Backrooms: Um Não-Lugar é um filme curioso justamente porque funciona melhor quando se aproxima do material que lhe deu origem e pior quando tenta justificar sua própria existência como longa-metragem. Kane Parsons confirma possuir talento visual e demonstra saber construir imagens perturbadoras, mas ainda parece inseguro quanto à necessidade de explicar aquilo que talvez devesse permanecer inexplicável.

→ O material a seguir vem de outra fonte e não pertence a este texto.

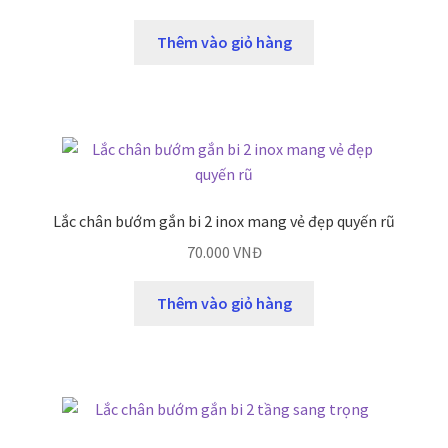
Thêm vào giỏ hàng
Lắc chân bướm gắn bi 2 inox mang vẻ đẹp quyến rũ
70.000
VNĐ
Thêm vào giỏ hàng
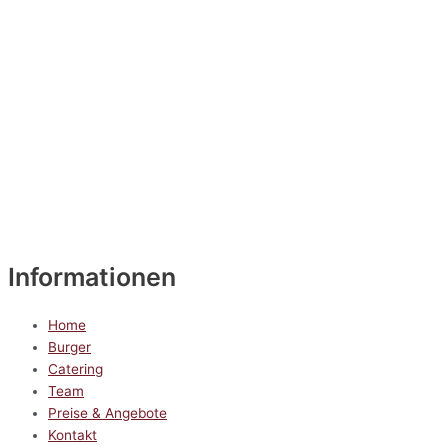
Informationen
Home
Burger
Catering
Team
Preise & Angebote
Kontakt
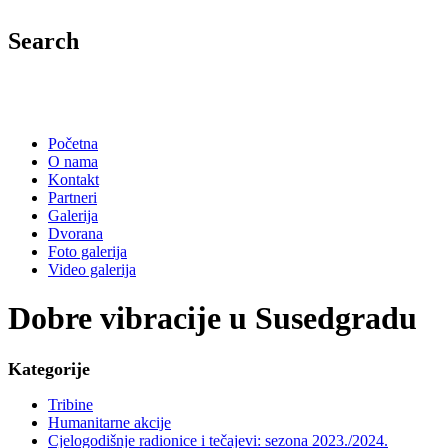
Search
Početna
O nama
Kontakt
Partneri
Galerija
Dvorana
Foto galerija
Video galerija
Dobre vibracije u Susedgradu
Kategorije
Tribine
Humanitarne akcije
Cjelogodišnje radionice i tečajevi: sezona 2023./2024.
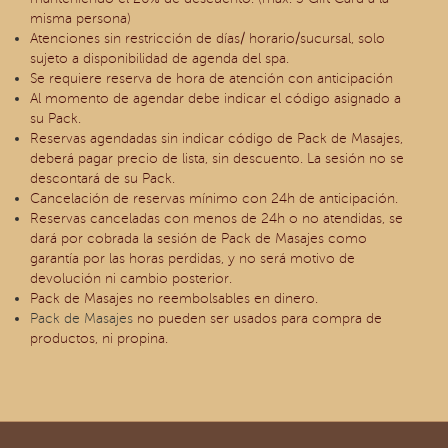
misma persona)
Atenciones sin restricción de días/ horario/sucursal, solo
sujeto a disponibilidad de agenda del spa.
Se requiere reserva de hora de atención con anticipación
Al momento de agendar debe indicar el código asignado a
su Pack.
Reservas agendadas sin indicar código de Pack de Masajes,
deberá pagar precio de lista, sin descuento. La sesión no se
descontará de su Pack.
Cancelación de reservas mínimo con 24h de anticipación.
Reservas canceladas con menos de 24h o no atendidas, se
dará por cobrada la sesión de Pack de Masajes como
garantía por las horas perdidas, y no será motivo de
devolución ni cambio posterior.
Pack de Masajes no reembolsables en dinero.
Pack de Masajes
no pueden ser usados para compra de
productos, ni propina.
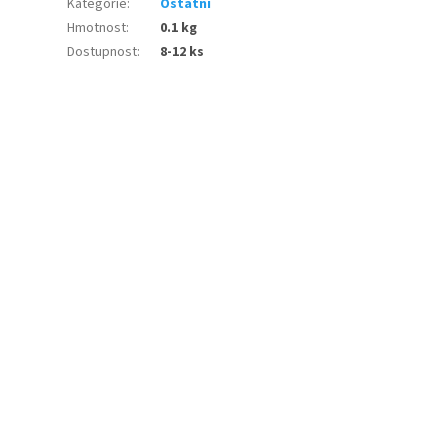
Kategorie
:
Ostatní
Hmotnost
:
0.1 kg
Dostupnost
:
8-12 ks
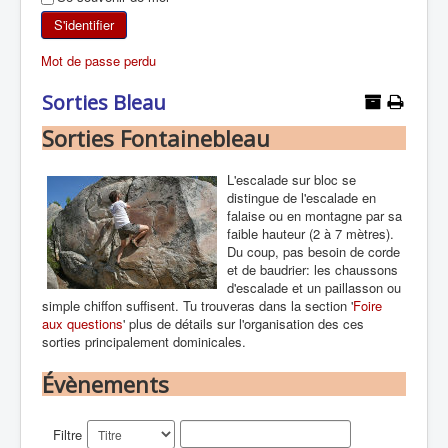
SKI DE RANDONNÉE
S'identifier
Mot de passe perdu
RANDONNÉE PÉDESTRE
Sorties Bleau
RANDONNÉE SPORTIVE
Sorties Fontainebleau
L'escalade sur bloc se
distingue de l'escalade en
falaise ou en montagne par sa
faible hauteur (2 à 7 mètres).
Du coup, pas besoin de corde
et de baudrier: les chaussons
d'escalade et un paillasson ou
simple chiffon suffisent. Tu trouveras dans la section '
Foire
aux questions
' plus de détails sur l'organisation des ces
sorties principalement dominicales.
Évènements
Filtre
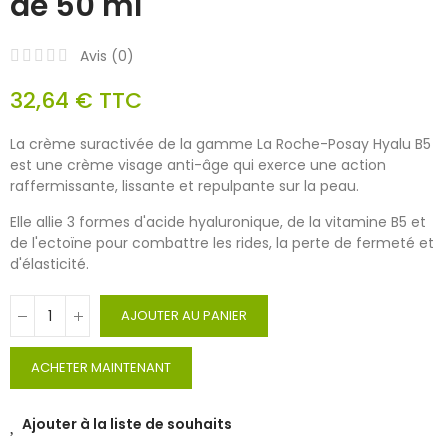
de 50 ml
Avis (
0
)
32,64 €
TTC
La crème suractivée de la gamme La Roche-Posay Hyalu B5
est une crème visage anti-âge qui exerce une action
raffermissante, lissante et repulpante sur la peau.
Elle allie 3 formes d'acide hyaluronique, de la vitamine B5 et
de l'ectoïne pour combattre les rides, la perte de fermeté et
d'élasticité.
AJOUTER AU PANIER
ACHETER MAINTENANT
Ajouter à la liste de souhaits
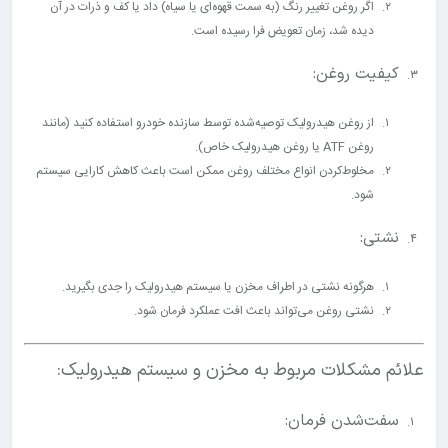
اگر روغن تغییر رنگ (به سمت قهوه‌ای یا سیاه) داد یا کف و ذرات در آن
دیده شد، زمان تعویض فرا رسیده است.
کیفیت روغن:
از روغن هیدرولیک توصیه‌شده توسط سازنده خودرو استفاده کنید (مانند
روغن ATF یا روغن هیدرولیک خاص).
مخلوط‌کردن انواع مختلف روغن ممکن است باعث کاهش کارایی سیستم
شود.
نشتی:
هرگونه نشتی در اطراف مخزن یا سیستم هیدرولیک را جدی بگیرید.
نشتی روغن می‌تواند باعث افت عملکرد فرمان شود.
علائم مشکلات مربوط به مخزن و سیستم هیدرولیک:
سفت‌شدن فرمان:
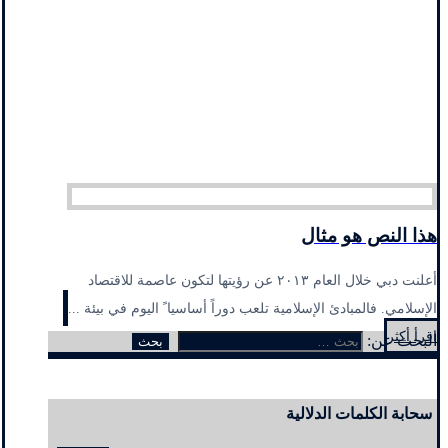
هذا النص هو مثال
أعلنت دبي خلال العام ٢٠١٣ عن رؤيتها لتكون عاصمة للاقتصاد
الإسلامي. فالمبادئ الإسلامية تلعب دوراً أساسيا ً اليوم في بيئة ...
اقرأ أكثر
البحث عن:
سحابة الكلمات الدلالية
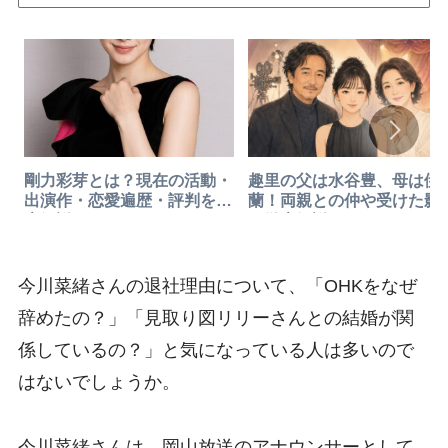
趣里の父は水谷豊、母は伊
剛力彩芽とは？現在の活動・
蘭！両親との仲や受けた影
出演作・恋愛遍歴・評判を徹
を徹底解説
底解説
今川菜緒さんの退社理由について、「OHKをなぜ
辞めたの？」「見取り図リリーさんとの結婚が関
係しているの？」と気になっている人は多いので
はないでしょうか。
今川菜緒さんは、岡山放送のアナウンサーとして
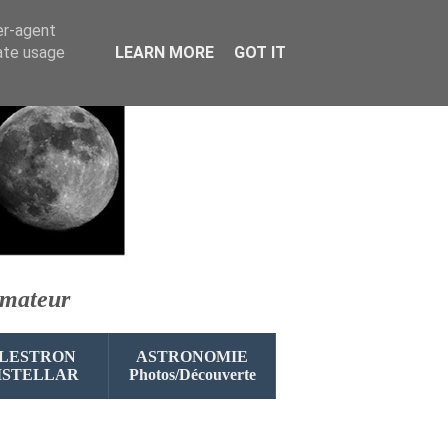
er-agent
rate usage
LEARN MORE
GOT IT
amateur
LESTRON
ASTRONOMIE
ISTELLAR
Photos/Découverte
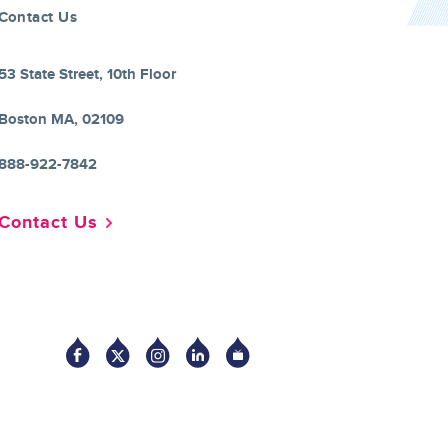
Contact Us
53 State Street, 10th Floor
Boston MA, 02109
888-922-7842
Contact Us
Socia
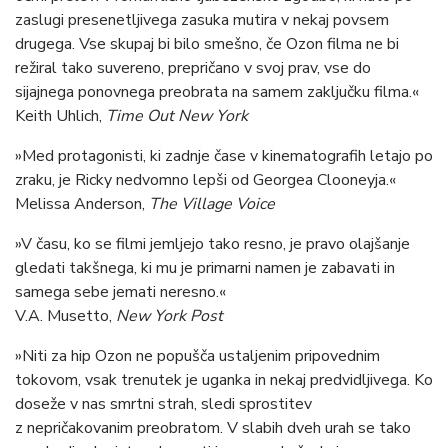
zaslugi presenetljivega zasuka mutira v nekaj povsem
drugega. Vse skupaj bi bilo smešno, če Ozon filma ne bi
režiral tako suvereno, prepričano v svoj prav, vse do
sijajnega ponovnega preobrata na samem zaključku filma.«
Keith Uhlich,
Time Out New York
»Med protagonisti, ki zadnje čase v kinematografih letajo po
zraku, je Ricky nedvomno lepši od Georgea Clooneyja.«
Melissa Anderson,
The Village Voice
»V času, ko se filmi jemljejo tako resno, je pravo olajšanje
gledati takšnega, ki mu je primarni namen je zabavati in
samega sebe jemati neresno.«
V.A. Musetto,
New York Post
»Niti za hip Ozon ne popušča ustaljenim pripovednim
tokovom, vsak trenutek je uganka in nekaj predvidljivega. Ko
doseže v nas smrtni strah, sledi sprostitev
z nepričakovanim preobratom. V slabih dveh urah se tako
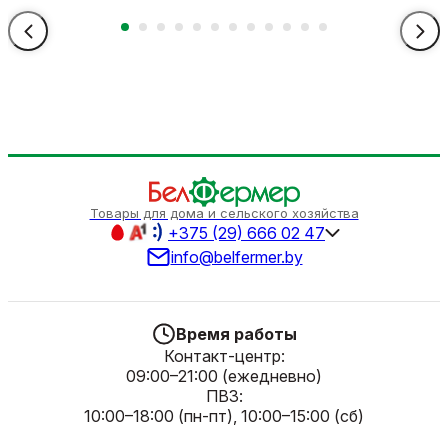
Товары для дома и сельского хозяйства
+375 (29) 666 02 47
info@belfermer.by
Время работы
Контакт-центр:
09:00–21:00 (ежедневно)
ПВЗ:
10:00–18:00 (пн-пт), 10:00–15:00 (сб)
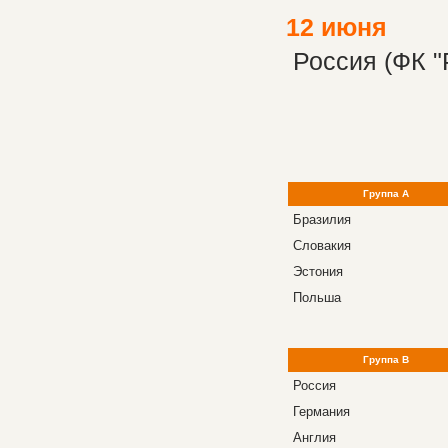
12
июня
Россия (ФК "
Группа А
Бразилия
Словакия
Эстония
Польша
Группа B
Россия
Германия
Англия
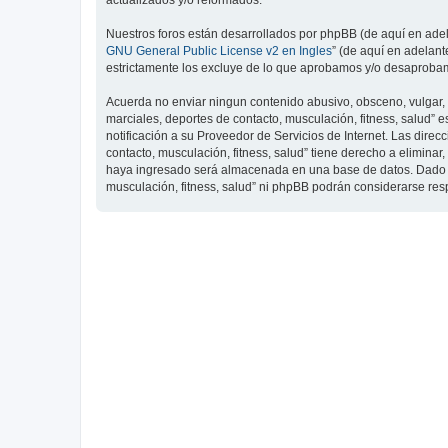
actualizados y/o reformados.
Nuestros foros están desarrollados por phpBB (de aquí en adela
GNU General Public License v2 en Ingles
” (de aquí en adelan
estrictamente los excluye de lo que aprobamos y/o desaprobam
Acuerda no enviar ningun contenido abusivo, obsceno, vulgar, d
marciales, deportes de contacto, musculación, fitness, salud”
notificación a su Proveedor de Servicios de Internet. Las dire
contacto, musculación, fitness, salud” tiene derecho a elimin
haya ingresado será almacenada en una base de datos. Dado que
musculación, fitness, salud” ni phpBB podrán considerarse re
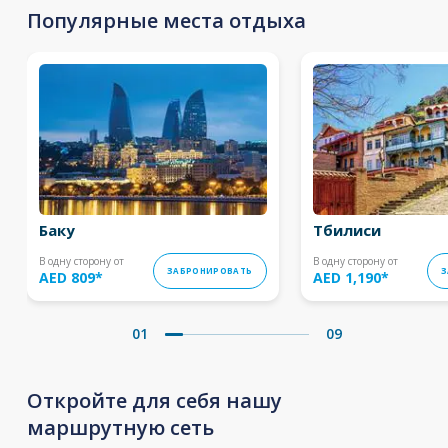
Популярные места отдыха
Баку
Тбилиси
В одну сторону от
В одну сторону от
ЗАБРОНИРОВАТЬ
З
AED 809
*
AED 1,190
*
01
09
Откройте для себя нашу
маршрутную сеть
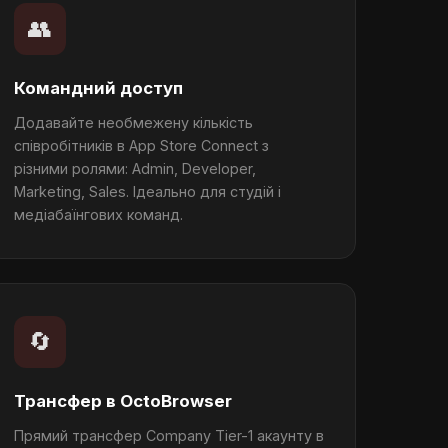
👥
Командний доступ
Додавайте необмежену кількість
співробітників в App Store Connect з
різними ролями: Admin, Developer,
Marketing, Sales. Ідеально для студій і
медіабаїнгових команд.
🔄
Трансфер в OctoBrowser
Прямий трансфер Company Tier-1 акаунту в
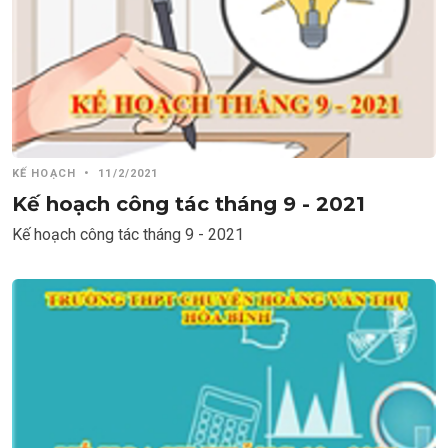
KẾ HOẠCH
•
11/2/2021
Kế hoạch công tác tháng 9 - 2021
Kế hoạch công tác tháng 9 - 2021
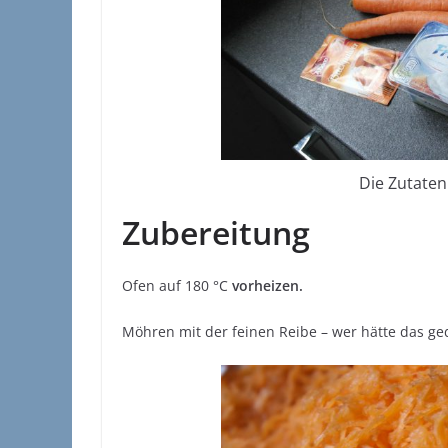
Die Zutaten 
Zubereitung
Ofen auf 180 °C
vorheizen.
Möhren mit der feinen Reibe – wer hätte das ge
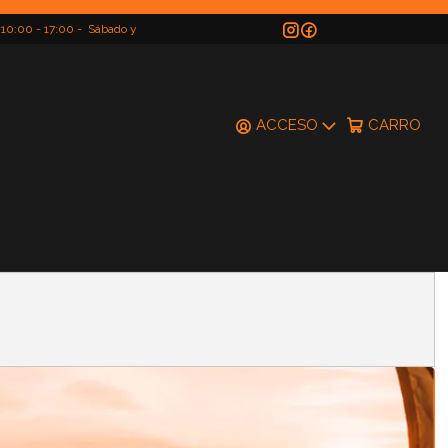
 10:00 - 17:00 - Sábado y
do
ACCESO
CARRO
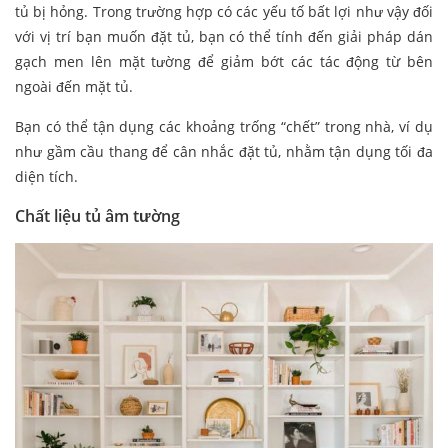
tủ bị hỏng. Trong trường hợp có các yếu tố bất lợi như vậy đối
với vị trí bạn muốn đặt tủ, bạn có thể tính đến giải pháp dán
gạch men lên mặt tường để giảm bớt các tác động từ bên
ngoài đến mặt tủ.
Bạn có thể tận dụng các khoảng trống “chết” trong nhà, ví dụ
như gầm cầu thang để cân nhắc đặt tủ, nhằm tận dụng tối đa
diện tích.
Chất liệu tủ âm tường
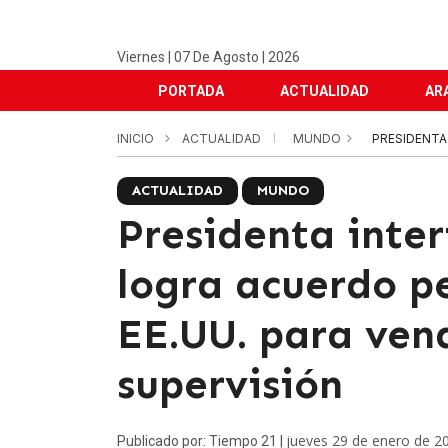
Viernes | 07 De Agosto | 2026
PORTADA
ACTUALIDAD
AR
INICIO
ACTUALIDAD
MUNDO
PRESIDENTA
ACTUALIDAD
MUNDO
Presidenta inte
logra acuerdo pe
EE.UU. para ven
supervisión
jueves 29 de enero de 2
Publicado por: Tiempo 21 |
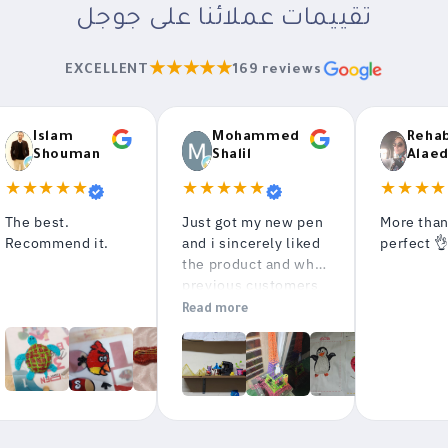
تقييمات عملائنا على جوجل
★★★★★
EXCELLENT
169 reviews
Islam
Mohammed
Reha
Shouman
Shalil
Alaed
★★★★★
★★★★★
★★★★
The best.
Just got my new pen
More tha
Recommend it.
and i sincerely liked
perfect 
the product and what
previous customers
have already made
Read more
with it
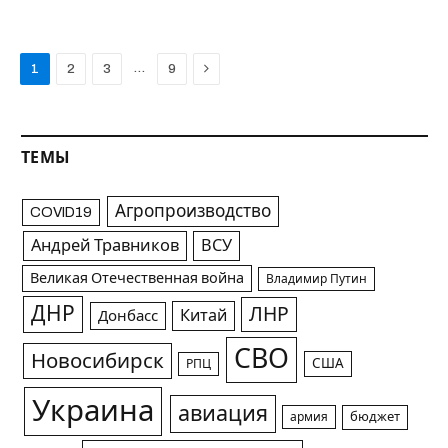
Next
…
1
2
3
9
ТЕМЫ
Агропроизводство
COVID19
Андрей Травников
ВСУ
Великая Отечественная война
Владимир Путин
ДНР
ЛНР
Китай
Донбасс
СВО
Новосибирск
США
РПЦ
Украина
авиация
армия
бюджет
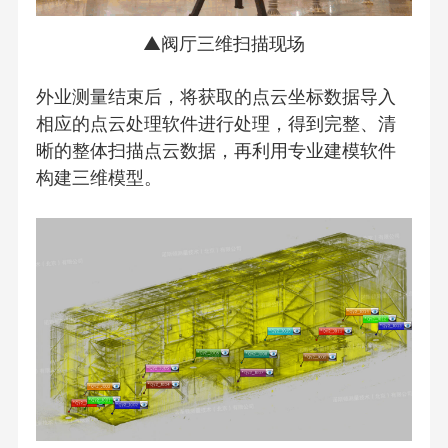
▲阀厅三维扫描现场
外业测量结束后，将获取的点云坐标数据导入
相应的点云处理软件进行处理，得到完整、清
晰的整体扫描点云数据，再利用专业建模软件
构建三维模型。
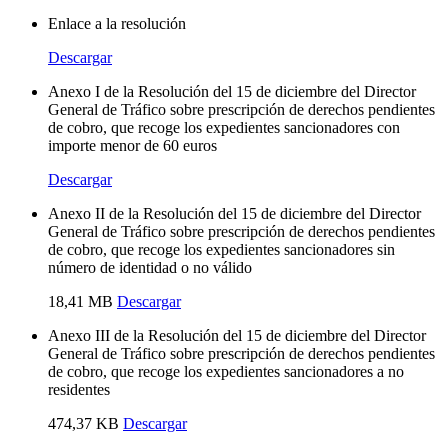
Enlace a la resolución
Descargar
Anexo I de la Resolución del 15 de diciembre del Director
General de Tráfico sobre prescripción de derechos pendientes
de cobro, que recoge los expedientes sancionadores con
importe menor de 60 euros
Descargar
Anexo II de la Resolución del 15 de diciembre del Director
General de Tráfico sobre prescripción de derechos pendientes
de cobro, que recoge los expedientes sancionadores sin
número de identidad o no válido
18,41 MB
Descargar
Anexo III de la Resolución del 15 de diciembre del Director
General de Tráfico sobre prescripción de derechos pendientes
de cobro, que recoge los expedientes sancionadores a no
residentes
474,37 KB
Descargar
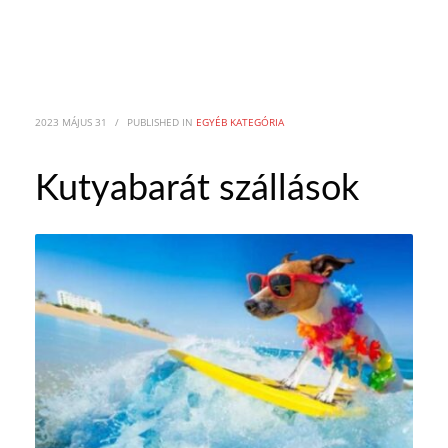
2023 MÁJUS 31
/
PUBLISHED IN
EGYÉB KATEGÓRIA
Kutyabarát szállások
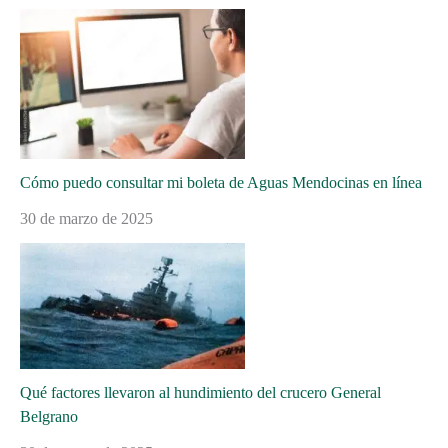
Cómo puedo consultar mi boleta de Aguas Mendocinas en línea
30 de marzo de 2025
Qué factores llevaron al hundimiento del crucero General
Belgrano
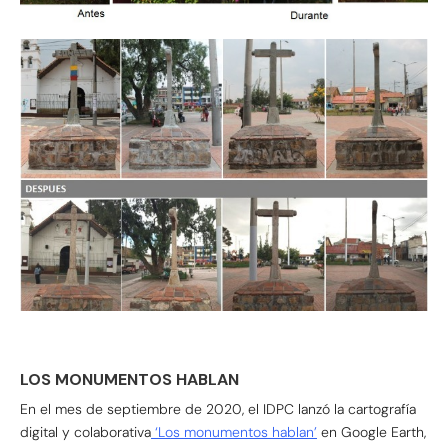
LOS MONUMENTOS HABLAN
En el mes de septiembre de 2020, el IDPC lanzó la cartografía
digital y colaborativa
‘Los monumentos hablan’
en Google Earth,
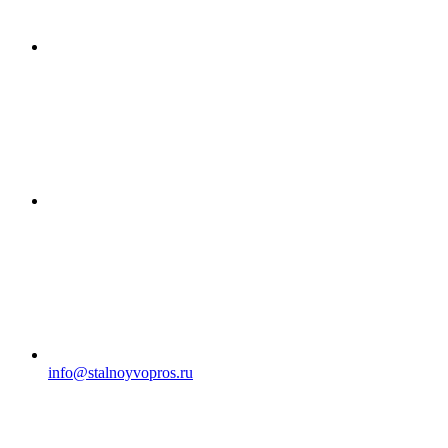
info@stalnoyvopros.ru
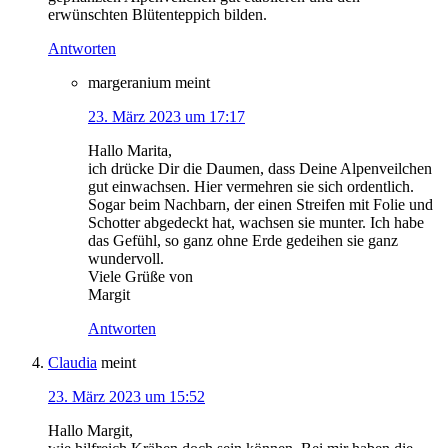
erwünschten Blütenteppich bilden.
Antworten
margeranium
meint
23. März 2023 um 17:17
Hallo Marita,
ich drücke Dir die Daumen, dass Deine Alpenveilchen
gut einwachsen. Hier vermehren sie sich ordentlich.
Sogar beim Nachbarn, der einen Streifen mit Folie und
Schotter abgedeckt hat, wachsen sie munter. Ich habe
das Gefühl, so ganz ohne Erde gedeihen sie ganz
wundervoll.
Viele Grüße von
Margit
Antworten
Claudia
meint
23. März 2023 um 15:52
Hallo Margit,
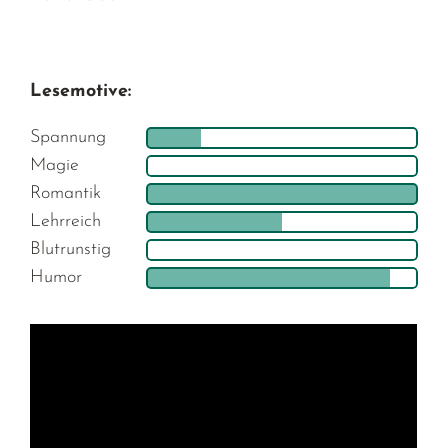
Lesemotive:
Spannung
Magie
Romantik
Lehrreich
Blutrunstig
Humor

É um terror competente, tecnicamente refinado e ocasionalmente arrepiante, mas incapaz de explorar todo o potencial de um dos conceitos mais fascinantes que a internet produziu na última década.
Nota: 5,8/10
Título Original: Backrooms.
Título Nacional: Backrooms: Um Não-Lugar.
Gênero: Terror.
Produção: 2026.
Lançamento: 2026.
País: Estados Unidos da América, Canadá.
Duração: 1 h 50 min.
Roteiro: Will Soodik.
Direção: Kane Parsons.
Elenco: Chiwetel Ejiofor, Renate Reinsve, Mark Duplass, Finn Bennett, Lukita Maxwell, Avan Jogia, Robert Bobroczkyi, Ember Ambrose, Krista Kosonen, Philip Granger, Katharine Isabelle, Peter New, Sarah Hayward.